● Assignment
Repeat the data that follows in full. Do not include the pictures.
· · · · ·
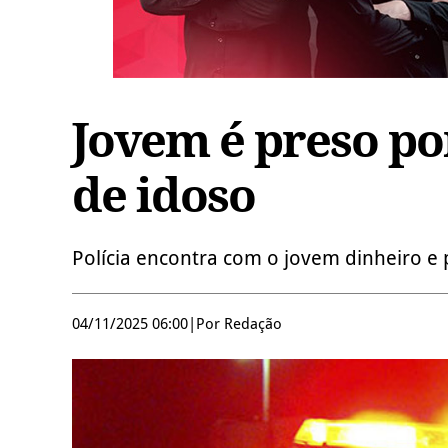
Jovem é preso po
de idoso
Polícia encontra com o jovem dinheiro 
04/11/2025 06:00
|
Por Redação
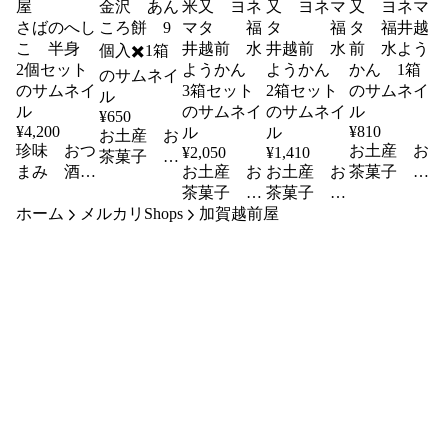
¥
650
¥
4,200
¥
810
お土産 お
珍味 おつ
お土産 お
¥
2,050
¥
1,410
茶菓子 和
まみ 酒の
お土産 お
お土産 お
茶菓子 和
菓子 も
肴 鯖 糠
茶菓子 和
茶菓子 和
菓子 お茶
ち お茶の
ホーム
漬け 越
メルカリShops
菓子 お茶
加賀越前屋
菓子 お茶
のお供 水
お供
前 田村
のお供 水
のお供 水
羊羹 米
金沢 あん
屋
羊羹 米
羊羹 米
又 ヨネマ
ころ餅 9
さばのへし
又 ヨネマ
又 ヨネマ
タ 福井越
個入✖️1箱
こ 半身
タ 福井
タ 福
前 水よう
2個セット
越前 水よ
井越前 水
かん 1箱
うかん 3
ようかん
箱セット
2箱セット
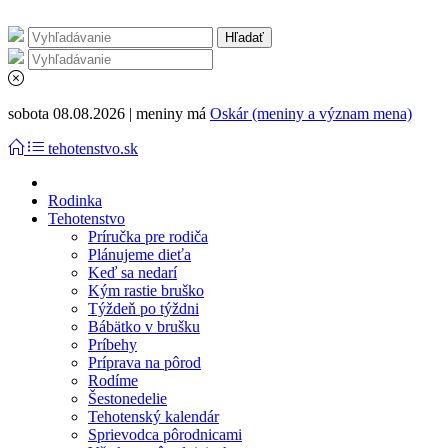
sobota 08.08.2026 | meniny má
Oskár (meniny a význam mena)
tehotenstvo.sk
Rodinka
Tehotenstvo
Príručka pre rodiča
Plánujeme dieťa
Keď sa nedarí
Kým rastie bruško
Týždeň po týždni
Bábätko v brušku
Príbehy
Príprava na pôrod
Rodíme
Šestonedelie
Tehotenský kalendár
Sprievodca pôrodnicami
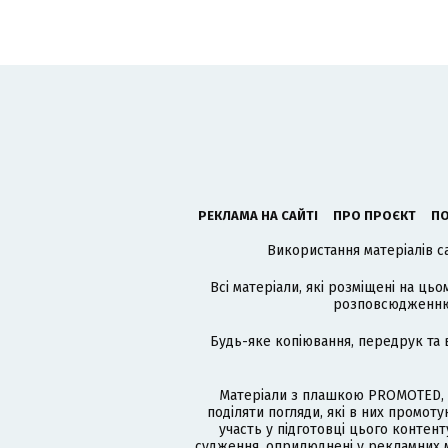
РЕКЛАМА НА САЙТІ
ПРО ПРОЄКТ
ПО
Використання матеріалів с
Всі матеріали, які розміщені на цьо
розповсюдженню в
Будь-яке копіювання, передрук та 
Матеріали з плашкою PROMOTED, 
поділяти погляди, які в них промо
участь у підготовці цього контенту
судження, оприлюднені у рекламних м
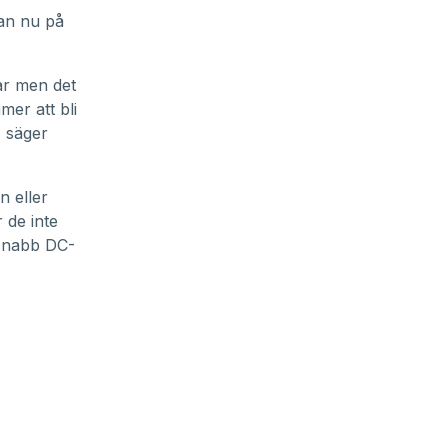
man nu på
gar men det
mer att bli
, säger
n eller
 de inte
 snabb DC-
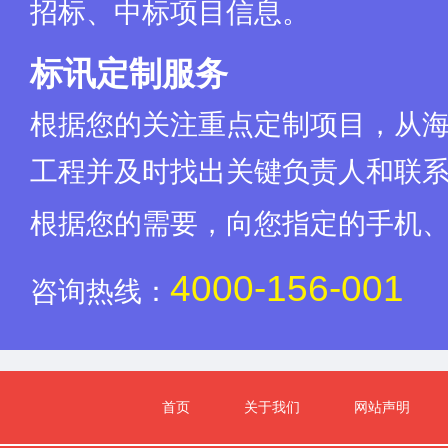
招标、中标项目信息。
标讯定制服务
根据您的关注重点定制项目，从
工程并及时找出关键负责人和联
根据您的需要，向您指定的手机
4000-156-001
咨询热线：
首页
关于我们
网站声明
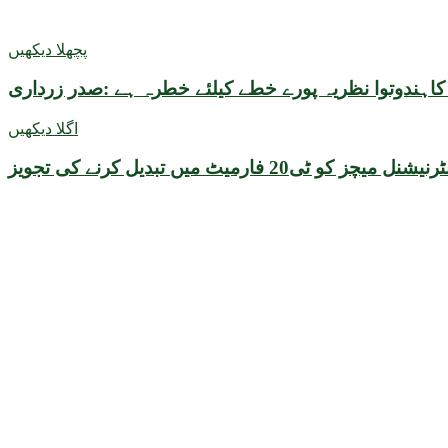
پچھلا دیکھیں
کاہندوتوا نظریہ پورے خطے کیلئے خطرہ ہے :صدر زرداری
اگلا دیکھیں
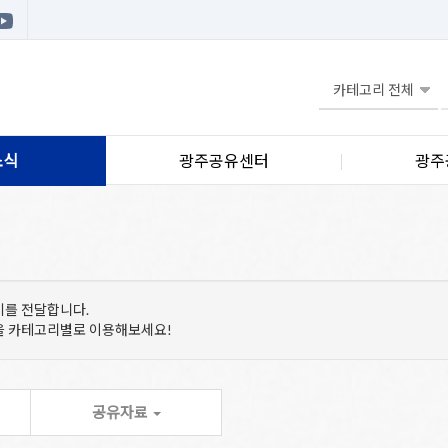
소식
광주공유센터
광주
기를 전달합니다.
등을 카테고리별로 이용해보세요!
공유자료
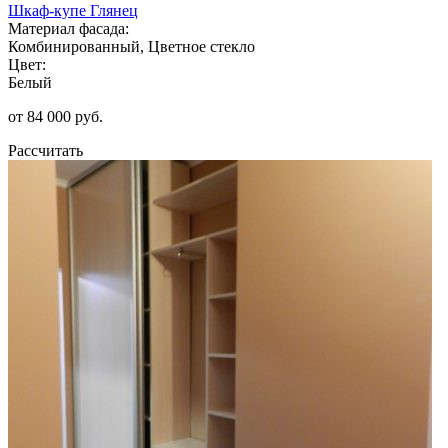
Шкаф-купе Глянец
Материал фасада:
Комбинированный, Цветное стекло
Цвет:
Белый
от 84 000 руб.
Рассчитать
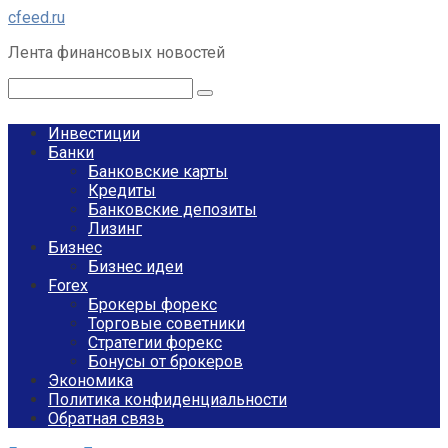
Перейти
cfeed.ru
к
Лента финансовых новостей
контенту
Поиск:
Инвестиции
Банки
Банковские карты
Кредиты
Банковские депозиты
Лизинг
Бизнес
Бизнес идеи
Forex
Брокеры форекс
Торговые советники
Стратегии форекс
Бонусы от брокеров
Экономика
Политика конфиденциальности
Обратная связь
· · · · ·
● Your response
Jovem é preso po
de idoso
Polícia encontra com o jovem dinheiro 
04/11/2025 06:00
|
Por Redação
¥
650
¥
4,200
¥
810
お土産 お
珍味 おつ
お土産 お
¥
2,050
¥
1,410
茶菓子 和
まみ 酒の
お土産 お
お土産 お
茶菓子 和
菓子 も
肴 鯖 糠
茶菓子 和
茶菓子 和
菓子 お茶
ち お茶の
ホーム
漬け 越
メルカリShops
菓子 お茶
加賀越前屋
菓子 お茶
のお供 水
お供
前 田村
のお供 水
のお供 水
羊羹 米
金沢 あん
屋
羊羹 米
羊羹 米
又 ヨネマ
ころ餅 9
さばのへし
又 ヨネマ
又 ヨネマ
タ 福井越
個入✖️1箱
こ 半身
タ 福井
タ 福
前 水よう
2個セット
越前 水よ
井越前 水
かん 1箱
うかん 3
ようかん
箱セット
2箱セット
sobota 08.08.2026 | meniny má
Oskár (meniny a význam mena)
tehotenstvo.sk
Rodinka
Tehotenstvo
Príručka pre rodiča
Plánujeme dieťa
Keď sa nedarí
Kým rastie bruško
Týždeň po týždni
Bábätko v brušku
Príbehy
Príprava na pôrod
Rodíme
Šestonedelie
Tehotenský kalendár
Sprievodca pôrodnicami
РЕКЛАМА НА САЙТІ
ПРО ПРОЄКТ
ПО
Використання матеріалів с
Всі матеріали, які розміщені на цьо
розповсюдженню в
Будь-яке копіювання, передрук та 
Матеріали з плашкою PROMOTED, 
поділяти погляди, які в них промо
участь у підготовці цього контенту
судження, оприлюднені у рекламних м
man nu på
gar men det
mer att bli
, säger
n eller
 de inte
 snabb DC-
招标、中标项目信息。
标讯定制服务
根据您的关注重点定制项目，从
工程并及时找出关键负责人和联
根据您的需要，向您指定的手机
4000-156-001
咨询热线：
首页
关于我们
网站声明
پچھلا دیکھیں
کاہندوتوا نظریہ پورے خطے کیلئے خطرہ ہے :صدر زرداری
اگلا دیکھیں
소식
광주공유센터
광주
기를 전달합니다.
등을 카테고리별로 이용해보세요!
공유자료
Шкаф-купе Глянец
Материал фасада:
Комбинированный, Цветное стекло
Цвет:
Белый
от 84 000 руб.
Рассчитать
Перейти
cfeed.ru
к
Лента финансовых новостей
контенту
Поиск:
Инвестиции
Банки
Банковские карты
Кредиты
Банковские депозиты
Лизинг
Бизнес
Бизнес идеи
Forex
Брокеры форекс
Торговые советники
Стратегии форекс
Бонусы от брокеров
Экономика
Политика конфиденциальности
Обратная связь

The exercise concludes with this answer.